Career-Ending U.S. Political Scandals
What a Tangled (Inter)Web
While social media has created new ways for politicians to build relationships with their constituents, it has also had a dark side: For elected officials in search of new ways to shoot their careers in the foot, it offers an almost irresistible weapon. Between humiliating self-portraits, ineradicable e-mails and -- in the case of Gen. John R. Allen and Jill Kelley -- an estimated 20,000 to 30,000 pages of compromising communication, it's easy to see how social media will open the door to a bright new future of humiliating scandals.
Prior to this month, the poster child for Internet scandals was Rep. Anthony Weiner (D-N.Y., above). Both because of his unfortunate surname and because of the embarrassing nature of the sexualized self-portraits that he tweeted to various women, Weiner's humiliation became a national punchline. He resigned in 2011.

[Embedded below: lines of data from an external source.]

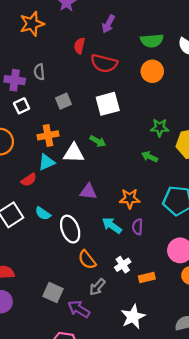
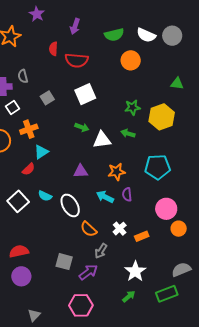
orange circle: (152, 71) -> (131, 60), moved
orange cross: (48, 135) -> (29, 129), moved
white triangle: (74, 153) -> (102, 140), moved
purple arrow: (79, 309) -> (88, 272), turned 120

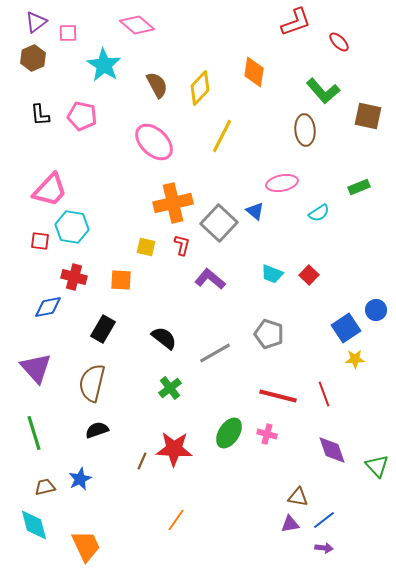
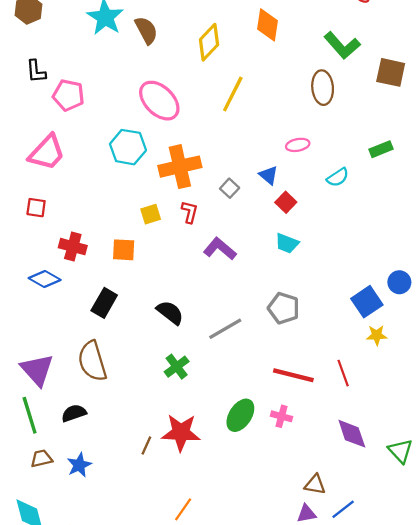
brown semicircle: (157, 85) -> (146, 30), moved
pink pentagon: (82, 116) -> (68, 95), moved
pink ellipse: (282, 183) -> (298, 145), size x0.7
gray square: (219, 223) -> (230, 188), size x0.5
cyan hexagon: (72, 227) -> (128, 147), moved
yellow square: (146, 247) -> (151, 214), turned -30
red square: (309, 275) -> (286, 202), moved
blue diamond: (48, 307) -> (45, 279), turned 40
purple triangle: (36, 368) -> (37, 370), moved
brown semicircle: (92, 383) -> (92, 361), turned -30
black semicircle: (97, 430) -> (74, 413), moved
brown trapezoid: (45, 487) -> (41, 459), moved

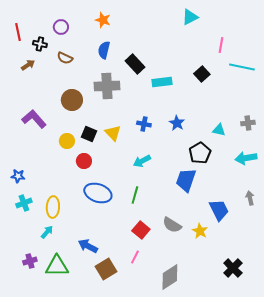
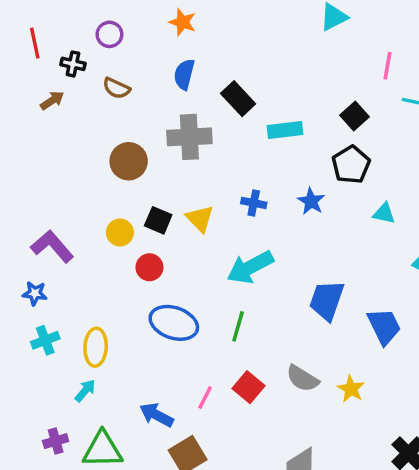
purple L-shape: (34, 119) -> (52, 246), moved
black pentagon: (200, 153) -> (351, 165), moved
cyan arrow: (142, 161) -> (250, 267), size x1.5
blue trapezoid: (219, 210) -> (384, 326), moved
pink line: (135, 257) -> (205, 398), moved

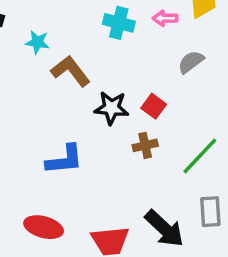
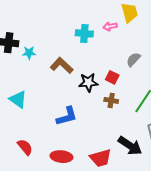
cyan star: (37, 42) -> (29, 53), moved
gray semicircle: (191, 62) -> (133, 59), moved
brown cross: (145, 145) -> (111, 100), turned 32

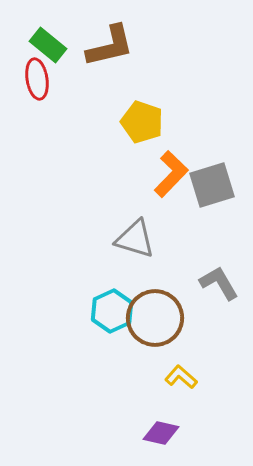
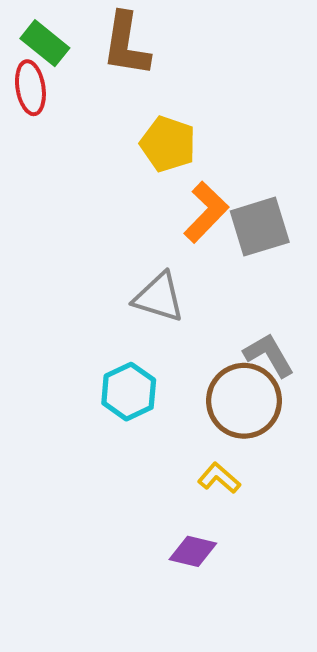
brown L-shape: (110, 46) -> (126, 44), turned 112
brown circle: (155, 318) -> (244, 401), moved

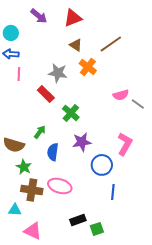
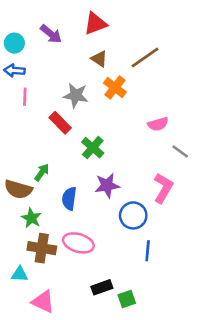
purple arrow: (39, 16) -> (51, 34), moved
gray line: (138, 104) -> (180, 151), moved
green arrow: (40, 132) -> (42, 172), moved

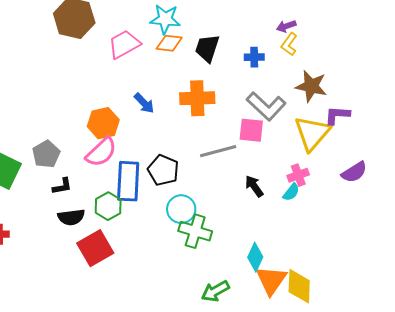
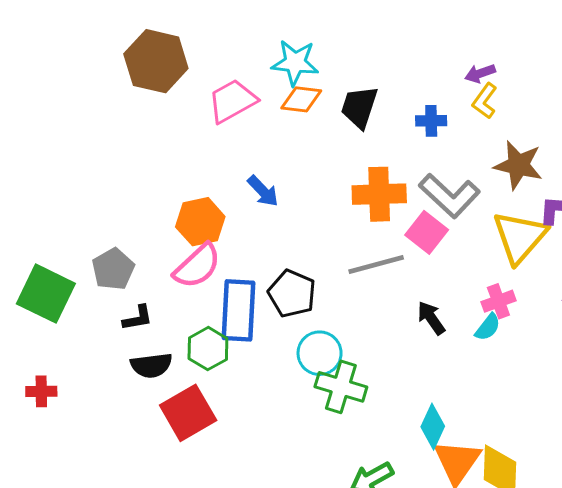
orange cross: (197, 98) -> (379, 194), moved
pink square: (251, 130) -> (427, 232), turned 32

But while Weiner was a Twitter trailblazer, he is hardly the first person to get caught making questionable use of social media. Another New York congressman, GOP Rep. Chris Lee, resigned after a news station reported that he'd sent a topless photo of himself to a woman he met on Craigslist. And much of Rep. Foley's harassment of congressional pages took place via e-mail.
However, the all-time worst internet political sex scandal (thus far) is probably that of Brian J. Doyle, Deputy Press Secretary of the Department of Homeland Security. In 2006, Doyle was arrested after he conducted sexually-explicit internet conversations with what he thought was a 14-year-old girl. In point of fact, his internet correspondent was actually an undercover detective. Doyle was eventually sentenced to five years in prison for attempting to seduce a minor and transmitting harmful material to a minor.